#25 フレディ | 根暗草子
“葉っぱのフレディ”という絵本がある.小さい頃に情操教育とやらにやたらと熱心だった親が買い与えてくれた絵本だ.ただの「小さい頃に読んだ絵本」ということであれば特に記憶にも残らないのだけど,この絵本は強烈に記憶に残っている.それは何故かといえば,「小さい頃に読んだ絵本」のことを少しずつ忘れていくであろう小学校低学年の頃,“葉っぱのフレディ”を題材にした創作ダンスをやらされたからだ.今思えば運動会で何故に創作ダンスをやるのかはイマイチしっくりこないが,集団で一つのものを作り上げる経験が教育的効果を持って云々,というやつなのだろう.
この創作ダンスは非常に思い出深い.ただし,当然のことながらいい意味ではまったくない.“葉っぱのフレディ”のストーリーに沿って葉っぱの一生をダンスで描く……というような内容だったのだが,そのダンスは「上から見たら人の配置で葉っぱや木の形が現れるような」仕掛けになっていた.当然,低学年の頃だから先生が考えたんだと思う.

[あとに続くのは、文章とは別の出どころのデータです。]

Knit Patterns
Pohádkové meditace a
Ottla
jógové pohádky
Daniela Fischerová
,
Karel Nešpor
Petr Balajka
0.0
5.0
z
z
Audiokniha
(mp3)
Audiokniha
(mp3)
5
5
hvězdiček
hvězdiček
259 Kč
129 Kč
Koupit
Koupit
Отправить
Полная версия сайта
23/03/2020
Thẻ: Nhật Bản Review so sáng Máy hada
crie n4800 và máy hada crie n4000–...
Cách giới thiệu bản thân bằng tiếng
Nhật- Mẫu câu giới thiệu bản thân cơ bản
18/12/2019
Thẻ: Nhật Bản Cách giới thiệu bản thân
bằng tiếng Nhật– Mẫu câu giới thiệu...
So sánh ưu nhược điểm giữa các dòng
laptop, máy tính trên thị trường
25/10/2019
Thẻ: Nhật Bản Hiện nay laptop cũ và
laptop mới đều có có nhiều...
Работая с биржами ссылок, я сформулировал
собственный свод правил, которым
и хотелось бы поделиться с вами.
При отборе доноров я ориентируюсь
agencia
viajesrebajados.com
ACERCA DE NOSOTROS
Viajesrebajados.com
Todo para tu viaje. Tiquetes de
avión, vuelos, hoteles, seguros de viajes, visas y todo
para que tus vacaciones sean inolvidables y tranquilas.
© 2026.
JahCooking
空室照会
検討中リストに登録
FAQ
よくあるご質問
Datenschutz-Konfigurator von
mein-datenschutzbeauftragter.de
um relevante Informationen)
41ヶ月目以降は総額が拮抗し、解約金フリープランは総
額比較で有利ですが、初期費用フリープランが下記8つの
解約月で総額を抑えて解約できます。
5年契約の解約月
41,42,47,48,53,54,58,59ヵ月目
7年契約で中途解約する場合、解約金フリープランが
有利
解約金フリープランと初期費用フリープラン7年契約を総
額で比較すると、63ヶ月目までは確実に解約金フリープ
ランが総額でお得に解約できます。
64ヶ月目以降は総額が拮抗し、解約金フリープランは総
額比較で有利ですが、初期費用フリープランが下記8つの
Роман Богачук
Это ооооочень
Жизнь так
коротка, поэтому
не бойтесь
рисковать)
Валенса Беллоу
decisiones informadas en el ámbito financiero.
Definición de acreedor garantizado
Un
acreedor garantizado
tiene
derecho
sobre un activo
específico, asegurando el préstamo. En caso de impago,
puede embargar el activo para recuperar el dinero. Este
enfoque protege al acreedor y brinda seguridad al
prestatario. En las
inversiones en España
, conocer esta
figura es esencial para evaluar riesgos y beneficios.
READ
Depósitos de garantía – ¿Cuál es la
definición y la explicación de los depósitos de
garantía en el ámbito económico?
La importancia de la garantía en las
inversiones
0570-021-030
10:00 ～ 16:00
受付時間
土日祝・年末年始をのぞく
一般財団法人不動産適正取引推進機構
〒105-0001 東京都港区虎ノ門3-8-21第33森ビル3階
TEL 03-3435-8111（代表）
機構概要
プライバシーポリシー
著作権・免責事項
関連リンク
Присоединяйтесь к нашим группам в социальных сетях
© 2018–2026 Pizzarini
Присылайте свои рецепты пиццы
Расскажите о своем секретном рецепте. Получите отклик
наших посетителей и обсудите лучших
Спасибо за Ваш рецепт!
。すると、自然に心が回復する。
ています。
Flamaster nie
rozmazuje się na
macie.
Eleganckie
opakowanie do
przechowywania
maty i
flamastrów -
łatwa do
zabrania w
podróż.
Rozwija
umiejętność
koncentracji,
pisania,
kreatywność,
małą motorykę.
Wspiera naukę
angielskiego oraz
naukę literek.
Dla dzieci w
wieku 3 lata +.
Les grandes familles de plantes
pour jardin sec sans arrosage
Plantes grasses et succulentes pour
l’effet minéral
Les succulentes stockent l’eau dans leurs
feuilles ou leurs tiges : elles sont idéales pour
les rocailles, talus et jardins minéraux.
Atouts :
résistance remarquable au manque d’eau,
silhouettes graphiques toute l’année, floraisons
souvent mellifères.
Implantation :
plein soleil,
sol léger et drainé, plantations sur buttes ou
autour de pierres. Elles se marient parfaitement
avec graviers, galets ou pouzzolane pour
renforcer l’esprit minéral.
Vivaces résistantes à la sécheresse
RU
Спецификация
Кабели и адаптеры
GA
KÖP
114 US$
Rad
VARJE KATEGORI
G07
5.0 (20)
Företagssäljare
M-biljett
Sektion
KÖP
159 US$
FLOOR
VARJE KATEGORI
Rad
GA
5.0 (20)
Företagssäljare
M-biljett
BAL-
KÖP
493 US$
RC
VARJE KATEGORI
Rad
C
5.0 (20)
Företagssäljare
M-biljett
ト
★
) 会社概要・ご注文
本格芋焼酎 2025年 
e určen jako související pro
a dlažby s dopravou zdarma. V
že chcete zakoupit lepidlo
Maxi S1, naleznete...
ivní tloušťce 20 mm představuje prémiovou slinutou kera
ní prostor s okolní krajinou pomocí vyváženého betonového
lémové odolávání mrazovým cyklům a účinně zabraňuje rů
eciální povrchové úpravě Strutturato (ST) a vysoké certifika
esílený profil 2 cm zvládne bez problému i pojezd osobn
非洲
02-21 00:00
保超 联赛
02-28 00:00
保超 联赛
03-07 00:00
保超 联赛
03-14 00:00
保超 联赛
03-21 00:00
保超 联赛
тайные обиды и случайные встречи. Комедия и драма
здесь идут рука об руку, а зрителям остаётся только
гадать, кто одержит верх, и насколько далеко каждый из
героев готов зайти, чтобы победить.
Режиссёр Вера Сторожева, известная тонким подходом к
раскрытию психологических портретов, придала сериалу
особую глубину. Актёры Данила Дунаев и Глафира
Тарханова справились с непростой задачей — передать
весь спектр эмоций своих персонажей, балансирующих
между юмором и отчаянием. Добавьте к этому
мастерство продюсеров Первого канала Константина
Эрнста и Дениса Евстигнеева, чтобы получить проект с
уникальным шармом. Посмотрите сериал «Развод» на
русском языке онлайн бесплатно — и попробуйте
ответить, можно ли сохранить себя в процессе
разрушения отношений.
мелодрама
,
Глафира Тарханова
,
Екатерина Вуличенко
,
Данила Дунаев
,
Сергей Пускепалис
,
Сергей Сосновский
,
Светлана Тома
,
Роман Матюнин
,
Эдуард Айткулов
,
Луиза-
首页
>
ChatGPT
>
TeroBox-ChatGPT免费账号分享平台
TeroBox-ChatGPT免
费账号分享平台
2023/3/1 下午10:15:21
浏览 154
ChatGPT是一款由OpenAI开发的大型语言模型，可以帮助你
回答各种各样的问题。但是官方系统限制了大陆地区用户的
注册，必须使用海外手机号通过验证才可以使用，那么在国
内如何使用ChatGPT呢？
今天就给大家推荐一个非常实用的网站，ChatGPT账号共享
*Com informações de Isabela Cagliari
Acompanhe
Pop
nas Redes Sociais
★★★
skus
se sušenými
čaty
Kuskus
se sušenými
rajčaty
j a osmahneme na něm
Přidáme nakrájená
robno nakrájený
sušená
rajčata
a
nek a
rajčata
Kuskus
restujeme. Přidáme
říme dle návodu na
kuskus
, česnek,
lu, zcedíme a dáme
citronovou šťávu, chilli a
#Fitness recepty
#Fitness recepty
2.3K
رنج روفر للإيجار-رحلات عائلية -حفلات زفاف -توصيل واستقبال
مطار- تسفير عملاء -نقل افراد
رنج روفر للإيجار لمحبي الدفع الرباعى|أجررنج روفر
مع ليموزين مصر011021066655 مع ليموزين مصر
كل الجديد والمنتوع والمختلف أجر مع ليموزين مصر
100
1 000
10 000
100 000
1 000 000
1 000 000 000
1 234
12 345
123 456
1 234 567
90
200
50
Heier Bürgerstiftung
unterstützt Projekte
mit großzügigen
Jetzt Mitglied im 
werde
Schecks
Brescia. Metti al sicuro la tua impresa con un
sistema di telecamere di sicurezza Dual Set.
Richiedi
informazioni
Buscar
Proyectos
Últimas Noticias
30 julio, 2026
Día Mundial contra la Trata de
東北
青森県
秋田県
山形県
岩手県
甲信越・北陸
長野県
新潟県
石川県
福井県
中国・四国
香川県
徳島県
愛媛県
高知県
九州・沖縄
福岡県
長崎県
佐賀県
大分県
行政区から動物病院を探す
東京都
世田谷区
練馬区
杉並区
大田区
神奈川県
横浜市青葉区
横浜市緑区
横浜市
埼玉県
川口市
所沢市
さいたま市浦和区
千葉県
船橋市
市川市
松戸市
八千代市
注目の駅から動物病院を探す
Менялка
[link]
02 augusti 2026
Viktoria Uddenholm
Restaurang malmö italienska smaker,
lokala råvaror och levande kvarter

ただ問題がひとつあって,運動会は「上から見ない」ので,平面的に見ている保護者には非常に不評だったらしい.終わった後,親に「何やってるのかわからなかった」と言われる始末で,それが非常に記憶に残っているのだ.「葉っぱのフレディを買って読ませる」よりは「子どもに『何をしているのかわからない』などと言わない」ほうがよほど情操教育的には良いと思うが.
そんなわけで“葉っぱのフレディ”はしっかりと記憶に定着した.毎年秋になり散った落ち葉を,あるいは散りかけた葉を見ると「あ,フレディだ」と思う.晩秋なんて地面には大量のフレディが散らばっている.葉っぱの一生を描いたフレディに対して「散った」か「散りかけ」かの状態でのみ強く想起するのは,“葉っぱのフレディ”が「散ってもなおそれが新たな生命に繋がり生命は循環していく」というような強いメッセージ性故にだろう.
ただしやはり問題がひとつあって,「そんなものはクソ喰らえ」と思っているのだ.
散ったフレディは,それでも自分の死が新たな生命に繋がる大きな循環に組み込まれていることを受け入れて……みたいな話だったと記憶しているのだが,そんな都合よく諦めつくか?って話だ.直前までしぶとく枝にしがみついていたお前が.「生命の循環なんて知るか,俺は生き延びたいんだ!」と強く主張し続けて生に恋々としているほうがよほどフレディとしては納得感があるのだ.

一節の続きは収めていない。